Diorhabda meridionalis is a species of leaf beetle known as the southern tamarisk beetle (SoTB) which feeds on tamarisk trees from Syria to western and southern Iran and southern Pakistan. The SoTB may have potential for use in North America as a biological pest control agent against saltcedar or tamarisk (Tamarix spp.), an invasive species in arid and semi-arid ecosystems (where it might be less accurately referred to along with its closely related sibling species as the 'saltcedar beetle', 'saltcedar leaf beetle', 'salt cedar leaf beetle', or 'tamarisk leaf beetle') (Tracy and Robbins 2009).

==Taxonomy==
The SoTB was first described from Minab, Iran as the subspecies Diorhabda carinulata meridionalis Berti and Rapilly (1973). Tracy and Robbins (2009) recognized Diorhabda meridionalis Berti and Rapilly as a separate species from Diorhabda carinulata (Desbrochers) based on comparisons of the male and female genitalia, and provided illustrated taxonomic keys separating the SoTB from the four other sibling species of the D. elongata (Brullé) species group: Diorhabda elongata (Brullé), Diorhabda carinata (Faldermann), Diorhabda sublineata (Lucas), and Diorhabda carinulata. (For additional information, see Wikispecies: Diorhabda meridionalis.)

==Host plants==
Field collections in Iran reveal that the SoTB feeds on an unidentified species of tamarisk. Further field collections are needed to identify which tamarisk species serve as hosts.

==Life cycle==
The life cycle of the SoTB has not been studied, but it is probably similar to that of the closely related northern tamarisk beetle, Diorhabda carinulata.

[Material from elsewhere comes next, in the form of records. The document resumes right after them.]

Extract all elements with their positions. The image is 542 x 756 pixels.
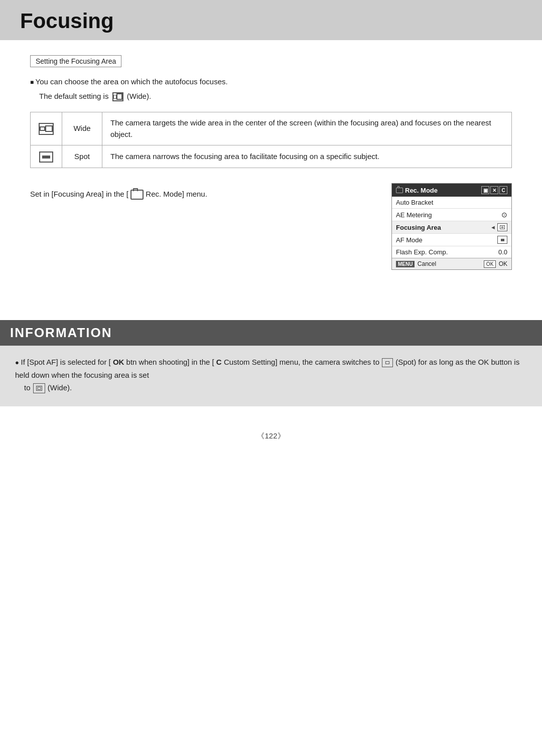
wide-icon-cell	[31, 112, 62, 145]
ae-metering-label: AE Metering	[396, 211, 432, 219]
information-content: If [Spot AF] is selected for [ OK btn wh…	[0, 346, 542, 406]
table-row: Wide The camera targets the wide area in…	[31, 112, 512, 145]
spot-description: The camera narrows the focusing area to …	[110, 152, 379, 161]
spot-focus-icon	[39, 152, 53, 163]
spot-label: Spot	[74, 152, 90, 161]
intro-text-line1: You can choose the area on which the aut…	[30, 76, 512, 88]
page-number-text: 《122》	[257, 431, 285, 440]
rec-mode-icon-d: ▣	[481, 186, 489, 194]
arrow-left-icon: ◄	[490, 224, 496, 230]
wide-focus-icon	[39, 123, 54, 135]
focusing-area-icon	[497, 223, 507, 231]
af-mode-icon	[497, 236, 507, 244]
info-to-text: to (Wide).	[15, 383, 72, 392]
page-content: Setting the Focusing Area You can choose…	[0, 40, 542, 305]
wide-description: The camera targets the wide area in the …	[110, 118, 491, 138]
information-section: INFORMATION If [Spot AF] is selected for…	[0, 320, 542, 406]
wide-label: Wide	[73, 124, 90, 132]
page-number: 《122》	[0, 431, 542, 456]
spot-icon-cell	[31, 145, 62, 168]
page-header: Focusing	[0, 0, 542, 40]
page-title: Focusing	[20, 9, 522, 33]
menu-btn: MENU	[396, 261, 415, 267]
rec-mode-row-focusing-area: Focusing Area ◄	[392, 221, 511, 234]
rec-mode-header-icons: ▣ ✕ C	[481, 186, 507, 194]
rec-mode-row-auto-bracket: Auto Bracket	[392, 197, 511, 209]
rec-mode-icon-x: ✕	[490, 186, 498, 194]
wide-icon-info	[33, 383, 45, 393]
spot-icon-info	[382, 358, 393, 367]
ok-btn: OK	[484, 260, 496, 268]
footer-cancel-area: MENU Cancel	[396, 260, 436, 267]
ok-label: OK	[499, 260, 507, 267]
auto-bracket-label: Auto Bracket	[396, 199, 433, 206]
wide-name-cell: Wide	[62, 112, 102, 145]
information-title: INFORMATION	[10, 325, 112, 340]
focusing-area-value: ◄	[490, 223, 507, 231]
rec-mode-row-af-mode: AF Mode	[392, 234, 511, 246]
rec-mode-footer: MENU Cancel OK OK	[392, 258, 511, 269]
camera-rec-icon	[130, 190, 144, 200]
footer-ok-area: OK OK	[484, 260, 507, 267]
rec-mode-title: Rec. Mode	[405, 187, 438, 194]
flash-exp-value: 0.0	[498, 248, 507, 256]
intro-text-line2: The default setting is (Wide).	[30, 91, 512, 102]
ae-metering-value: ⊙	[501, 211, 507, 219]
flash-exp-label: Flash Exp. Comp.	[396, 248, 448, 256]
wide-desc-cell: The camera targets the wide area in the …	[102, 112, 512, 145]
information-header: INFORMATION	[0, 320, 542, 346]
rec-mode-icon-c: C	[499, 186, 507, 194]
spot-name-cell: Spot	[62, 145, 102, 168]
focus-table: Wide The camera targets the wide area in…	[30, 112, 512, 168]
menu-area: Set in [Focusing Area] in the [ Rec. Mod…	[30, 183, 512, 270]
rec-mode-row-flash-exp: Flash Exp. Comp. 0.0	[392, 246, 511, 258]
wide-icon-inner	[113, 95, 117, 99]
af-mode-label: AF Mode	[396, 236, 423, 244]
rec-mode-row-ae-metering: AE Metering ⊙	[392, 209, 511, 221]
rec-mode-header: Rec. Mode ▣ ✕ C	[392, 184, 511, 197]
rec-mode-rows: Auto Bracket AE Metering ⊙ Focusing Area…	[392, 197, 511, 258]
section-label: Setting the Focusing Area	[30, 55, 121, 67]
focusing-area-label: Focusing Area	[396, 224, 441, 231]
ok-text-bold: OK	[113, 358, 124, 366]
info-bullet-text: If [Spot AF] is selected for [ OK btn wh…	[15, 356, 527, 394]
cancel-label: Cancel	[418, 260, 436, 267]
wide-icon-inline	[112, 92, 123, 101]
rec-mode-menu-box: Rec. Mode ▣ ✕ C Auto Bracket AE Metering…	[391, 183, 512, 270]
spot-desc-cell: The camera narrows the focusing area to …	[102, 145, 512, 168]
custom-c-bold: C	[216, 358, 222, 366]
menu-instruction-text: Set in [Focusing Area] in the [ Rec. Mod…	[30, 183, 376, 200]
table-row: Spot The camera narrows the focusing are…	[31, 145, 512, 168]
rec-mode-camera-icon	[396, 188, 403, 193]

==Biological control agent==
The SoTB might be able to serve as an effective biological control agent for tamarisk in North America. Laboratory host range studies are needed to verify that SoTB is a specialist feeder on tamarisks. The SoTB may be better adapted to subtropical desert habitats of south and west Texas than other Old World tamarisk beetles that are being introduced, such as the Mediterranean tamarisk beetle, Diorhabda elongata. The northern tamarisk beetle, Diorhabda carinulata, is probably better adapted to northern cold deserts in North America where it is widely established, and the larger tamarisk beetle, Diorhabda carinata, is probably better adapted to warm temperate grasslands and deserts. The subtropical tamarisk beetle, Diorhabda sublineata, is probably better adapted to subtropical Mediterranean and subtropical interior desert habitats (Tracy and Robbins 2009). (See articles on other tamarisk beetles listed above for additional information on biological control.)